▶ _Problem to work on_: Give back each line of the listing below that contains the string "dropdown".

Segment Open

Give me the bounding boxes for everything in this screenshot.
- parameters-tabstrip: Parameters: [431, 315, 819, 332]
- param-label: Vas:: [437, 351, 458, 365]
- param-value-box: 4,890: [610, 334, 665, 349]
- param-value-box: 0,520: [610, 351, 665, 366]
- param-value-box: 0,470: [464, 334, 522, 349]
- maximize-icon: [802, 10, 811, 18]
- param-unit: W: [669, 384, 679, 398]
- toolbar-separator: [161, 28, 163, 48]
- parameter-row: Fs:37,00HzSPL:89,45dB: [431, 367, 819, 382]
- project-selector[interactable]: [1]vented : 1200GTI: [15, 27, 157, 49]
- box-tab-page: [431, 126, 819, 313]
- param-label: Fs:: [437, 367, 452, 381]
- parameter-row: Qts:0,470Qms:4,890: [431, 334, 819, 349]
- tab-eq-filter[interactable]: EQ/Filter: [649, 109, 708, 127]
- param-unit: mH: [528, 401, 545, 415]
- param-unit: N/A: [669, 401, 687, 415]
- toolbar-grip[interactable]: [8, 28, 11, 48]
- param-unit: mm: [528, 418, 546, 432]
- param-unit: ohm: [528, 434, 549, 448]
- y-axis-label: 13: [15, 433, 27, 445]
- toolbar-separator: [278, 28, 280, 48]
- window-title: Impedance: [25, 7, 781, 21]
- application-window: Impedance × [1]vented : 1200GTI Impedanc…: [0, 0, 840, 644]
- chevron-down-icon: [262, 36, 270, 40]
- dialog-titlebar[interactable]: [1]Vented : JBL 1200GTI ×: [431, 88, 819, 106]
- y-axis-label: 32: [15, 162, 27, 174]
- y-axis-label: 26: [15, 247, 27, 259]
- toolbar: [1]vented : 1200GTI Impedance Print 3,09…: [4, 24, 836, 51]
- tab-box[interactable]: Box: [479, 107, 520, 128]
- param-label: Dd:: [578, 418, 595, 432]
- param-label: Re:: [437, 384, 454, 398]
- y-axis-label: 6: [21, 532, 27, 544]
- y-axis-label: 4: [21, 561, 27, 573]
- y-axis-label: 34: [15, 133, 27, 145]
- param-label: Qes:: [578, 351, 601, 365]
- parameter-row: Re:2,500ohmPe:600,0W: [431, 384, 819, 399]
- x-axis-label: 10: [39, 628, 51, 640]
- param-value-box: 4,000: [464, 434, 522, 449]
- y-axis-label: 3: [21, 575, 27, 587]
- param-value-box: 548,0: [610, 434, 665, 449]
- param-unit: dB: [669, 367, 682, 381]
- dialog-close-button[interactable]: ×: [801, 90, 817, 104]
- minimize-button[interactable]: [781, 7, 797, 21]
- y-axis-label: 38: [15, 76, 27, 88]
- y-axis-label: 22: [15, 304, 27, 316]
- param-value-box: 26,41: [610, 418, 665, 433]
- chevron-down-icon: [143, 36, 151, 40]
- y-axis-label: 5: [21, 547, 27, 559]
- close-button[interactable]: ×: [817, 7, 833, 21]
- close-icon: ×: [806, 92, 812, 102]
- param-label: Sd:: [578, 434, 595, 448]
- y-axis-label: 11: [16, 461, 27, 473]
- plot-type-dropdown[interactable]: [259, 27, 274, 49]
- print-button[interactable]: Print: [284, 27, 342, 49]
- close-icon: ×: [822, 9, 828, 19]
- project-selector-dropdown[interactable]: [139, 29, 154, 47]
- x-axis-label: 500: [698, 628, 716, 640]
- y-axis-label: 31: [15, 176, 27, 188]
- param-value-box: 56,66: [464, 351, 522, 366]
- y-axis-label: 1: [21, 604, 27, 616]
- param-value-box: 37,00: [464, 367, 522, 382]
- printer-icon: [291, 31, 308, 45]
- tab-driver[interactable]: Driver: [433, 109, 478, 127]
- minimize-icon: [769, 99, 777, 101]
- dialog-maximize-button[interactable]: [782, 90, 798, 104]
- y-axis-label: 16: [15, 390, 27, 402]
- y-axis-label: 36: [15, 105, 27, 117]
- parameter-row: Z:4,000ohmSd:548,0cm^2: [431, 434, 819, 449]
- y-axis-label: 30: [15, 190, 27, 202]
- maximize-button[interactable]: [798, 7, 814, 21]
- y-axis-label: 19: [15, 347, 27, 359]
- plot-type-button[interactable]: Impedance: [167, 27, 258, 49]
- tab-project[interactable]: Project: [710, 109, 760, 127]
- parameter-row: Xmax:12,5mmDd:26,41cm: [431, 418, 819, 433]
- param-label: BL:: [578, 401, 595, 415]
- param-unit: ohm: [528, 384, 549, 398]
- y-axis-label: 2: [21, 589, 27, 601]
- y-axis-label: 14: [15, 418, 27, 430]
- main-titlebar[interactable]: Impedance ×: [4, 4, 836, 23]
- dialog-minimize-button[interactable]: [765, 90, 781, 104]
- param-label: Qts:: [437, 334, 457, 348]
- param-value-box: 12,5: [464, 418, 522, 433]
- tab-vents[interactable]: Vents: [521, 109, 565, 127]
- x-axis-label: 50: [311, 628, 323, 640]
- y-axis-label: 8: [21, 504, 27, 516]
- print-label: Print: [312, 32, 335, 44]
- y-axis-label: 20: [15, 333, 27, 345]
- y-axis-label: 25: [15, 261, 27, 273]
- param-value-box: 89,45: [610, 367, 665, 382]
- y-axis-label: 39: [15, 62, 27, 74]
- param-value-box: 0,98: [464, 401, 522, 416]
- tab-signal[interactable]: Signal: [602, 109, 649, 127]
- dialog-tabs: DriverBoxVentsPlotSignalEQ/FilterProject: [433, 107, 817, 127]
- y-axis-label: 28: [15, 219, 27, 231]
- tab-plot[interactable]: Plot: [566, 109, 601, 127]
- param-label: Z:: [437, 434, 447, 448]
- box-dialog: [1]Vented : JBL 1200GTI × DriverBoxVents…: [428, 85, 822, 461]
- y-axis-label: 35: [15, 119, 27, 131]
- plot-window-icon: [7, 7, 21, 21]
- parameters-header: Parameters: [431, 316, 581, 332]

Segment Closed

▶ _Completed exercise_:
- plot-type-dropdown[interactable]: [259, 27, 274, 49]
- project-selector-dropdown[interactable]: [139, 29, 154, 47]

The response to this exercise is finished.